Records from a dataset
*** Begin section ***

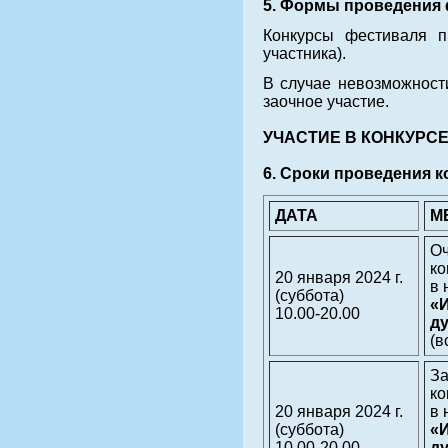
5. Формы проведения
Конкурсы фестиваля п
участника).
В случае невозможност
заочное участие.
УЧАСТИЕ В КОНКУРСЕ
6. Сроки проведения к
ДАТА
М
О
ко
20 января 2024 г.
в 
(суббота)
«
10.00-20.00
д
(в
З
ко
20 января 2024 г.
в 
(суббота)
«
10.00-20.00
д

*** End section ***
*** Begin section ***

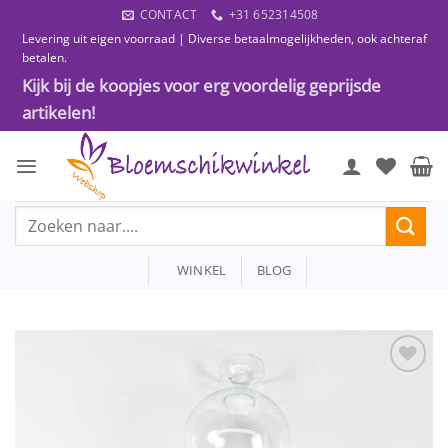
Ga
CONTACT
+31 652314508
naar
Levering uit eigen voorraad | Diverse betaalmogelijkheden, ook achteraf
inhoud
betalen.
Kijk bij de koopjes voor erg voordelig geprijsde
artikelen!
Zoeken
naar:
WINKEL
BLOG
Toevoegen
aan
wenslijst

*** End section ***

Work instructions — Which lines of the records above contain the word "проведения"? Show each of them.

Solution to this exercise —
5. Формы проведения
6. Сроки проведения к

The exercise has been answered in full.